Nieznany szerzej portal Goniec.pl ma swoje wielkie chwile, cytują go wielkie portale i telewizje. Wszystko dzięki zaprzańcowi, który sprzedał mu stary filmik nakręcony ukradkiem na prywatnym spotkaniu. Nagranie jest tak słabej jakości i pokazuje tylko plecy chórzystów, że powinno znaleźć się na śmietniku, a nie być komentowane przez miliony. Gdyby papieską „Barkę”, choćby po kielichu, śpiewał Majonez z Koziołkiem, to pies z kulawą nogą by się na ten temat nie zająknął. Ale ponieważ głos dał prezes PZPN z ministrem sportu, wybuchła gównoafera. Autor zapewne napił się i najadł nie za swoje, po czym postanowił dorobić, kręcąc film telefonem. Kiedyś takiego nazywano kapusiem i konfidentem, dziś nosi dumnie miano sygnalisty. Środowiskowi hipokryci zbiegli się jak muchy do miodu, znani mi imprezowicze używają sobie na Cezarym Kuleszy ile wlezie. Naprawdę nie ma w polskim sporcie większych problemów niż ten, kto z kim się napił i zaśpiewał w wolnym czasie i za swoje pieniądze? „Barka” to piękna pieśń w przeciwieństwie do ryczanych kiedyś w biesiadnych okolicznościach takich oto perełek: „Niech żyje nam towarzysz Stalin, co usta słodsze miał od malin”. Słyszałem na własne uszy, ale oczywiście nie śpiewałem.

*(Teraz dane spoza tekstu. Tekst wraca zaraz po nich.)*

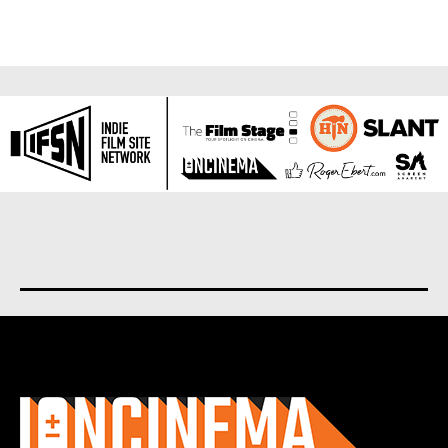
About us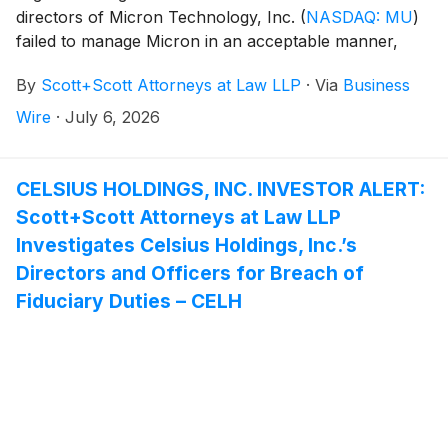
directors of Micron Technology, Inc.
(
NASDAQ: MU
)
failed to manage Micron in an acceptable manner,
breaching their fiduciary duties to Micron, and
By
Scott+Scott Attorneys at Law LLP
·
Via
Business
whether Micron and its shareholders have suffered
damages as a result. Attorney Joseph A. Pettigrew is
Wire
·
July 6, 2026
heading the investigation—what shareholders need to
know:
CELSIUS HOLDINGS, INC. INVESTOR ALERT:
Scott+Scott Attorneys at Law LLP
Investigates Celsius Holdings, Inc.’s
Directors and Officers for Breach of
Fiduciary Duties – CELH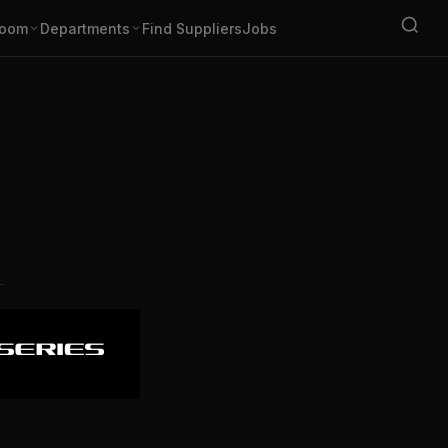
oom
Departments
Find Suppliers
Jobs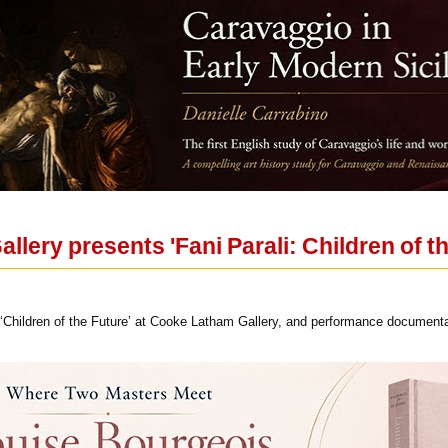
lery presents 'Fani Parali: Children of th
li ‘Children of the Future’ at Cooke Latham Gallery, and performance document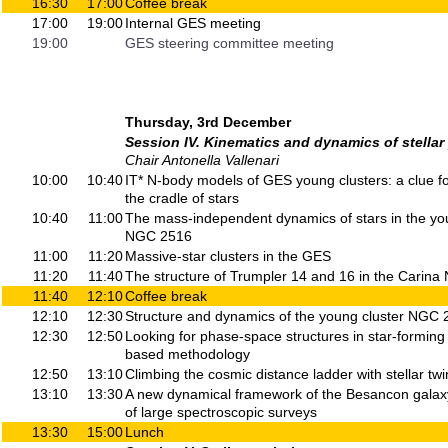
16:30
17:00
Coffee break
17:00
19:00
Internal GES meeting
19:00
GES steering committee meeting
Thursday, 3rd December
Session IV. Kinematics and dynamics of stellar
Chair Antonella Vallenari
10:00
10:40
IT* N-body models of GES young clusters: a clue f
the cradle of stars
10:40
11:00
The mass-independent dynamics of stars in the yo
NGC 2516
11:00
11:20
Massive-star clusters in the GES
11:20
11:40
The structure of Trumpler 14 and 16 in the Carina 
11:40
12:10
Coffee break
12:10
12:30
Structure and dynamics of the young cluster NGC
12:30
12:50
Looking for phase-space structures in star-formin
based methodology
12:50
13:10
Climbing the cosmic distance ladder with stellar twi
13:10
13:30
A new dynamical framework of the Besancon galaxy
of large spectroscopic surveys
13:30
15:00
Lunch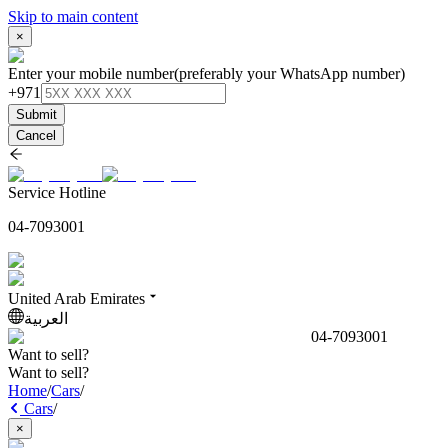
Skip to main content
×
Enter your mobile number
(preferably your WhatsApp number)
+971
Submit
Cancel
Service Hotline
04-7093001
United Arab Emirates
العربية
04-7093001
Want to sell?
Want to sell?
Home
/
Cars
/
Cars
/
×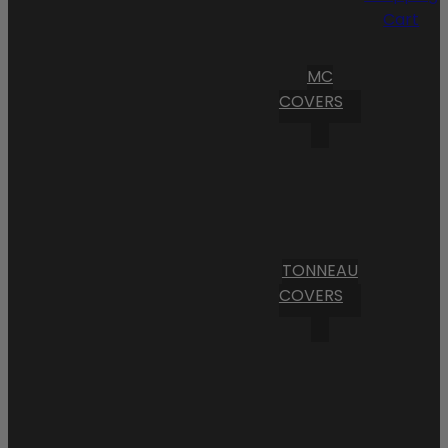
Cart
MC
COVERS
TONNEAU
COVERS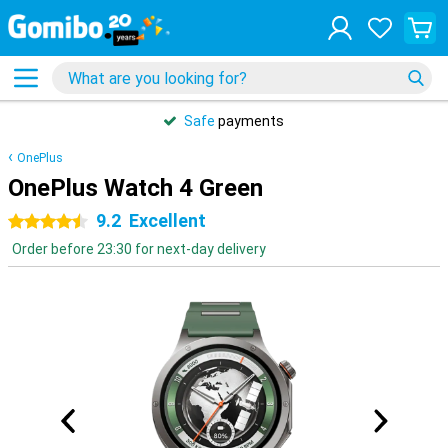
Safe
payments
OnePlus
OnePlus Watch 4 Green
9.2
Excellent
4.5 stars
Order before 23:30 for next-day delivery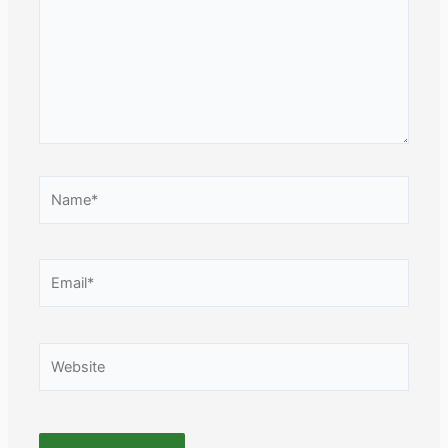
Name*
Email*
Website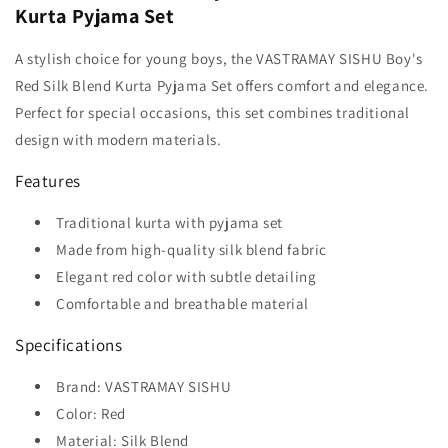
Kurta Pyjama Set
A stylish choice for young boys, the VASTRAMAY SISHU Boy's
Red Silk Blend Kurta Pyjama Set offers comfort and elegance.
Perfect for special occasions, this set combines traditional
design with modern materials.
Features
Traditional kurta with pyjama set
Made from high-quality silk blend fabric
Elegant red color with subtle detailing
Comfortable and breathable material
Specifications
Brand: VASTRAMAY SISHU
Color: Red
Material: Silk Blend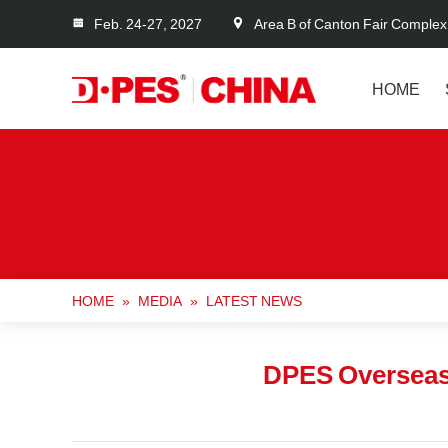
Feb. 24-27, 2027
Area B of Canton Fair Complex
HOME
HOME
»
MEDIA
»
LATEST NEWS
DPES Overseas 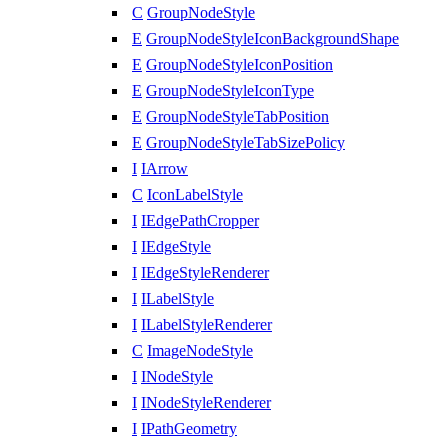
C
GroupNodeStyle
E
GroupNodeStyleIconBackgroundShape
E
GroupNodeStyleIconPosition
E
GroupNodeStyleIconType
E
GroupNodeStyleTabPosition
E
GroupNodeStyleTabSizePolicy
I
IArrow
C
IconLabelStyle
I
IEdgePathCropper
I
IEdgeStyle
I
IEdgeStyleRenderer
I
ILabelStyle
I
ILabelStyleRenderer
C
ImageNodeStyle
I
INodeStyle
I
INodeStyleRenderer
I
IPathGeometry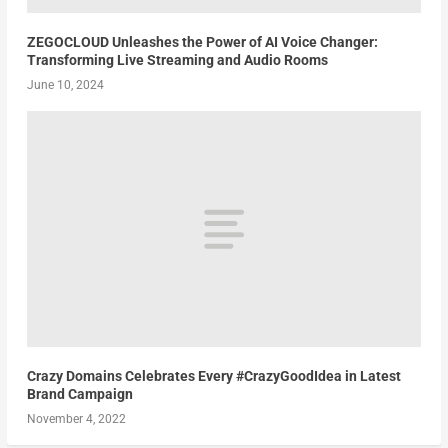
ZEGOCLOUD Unleashes the Power of AI Voice Changer:
Transforming Live Streaming and Audio Rooms
June 10, 2024
Crazy Domains Celebrates Every #CrazyGoodIdea in Latest
Brand Campaign
November 4, 2022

Rudolf Bugdoł obchodzi urodziny. Facet zrobił wiele dobrego dla chorzowskiego Ruchu, a potem śląskiego i polskiego futbolu. Zaczynał jako masażysta Niebieskich, a kończył jako wiceprezes PZPN. „Bug doł, Bóg wziął” - żartowaliśmy z Rudka. Coraz mniej tak oddanych sportowi społeczników mamy. Bywało mi z Jubilatem nie po drodze, ale szacunek i uznanie z mojej strony pozostaną na zawsze.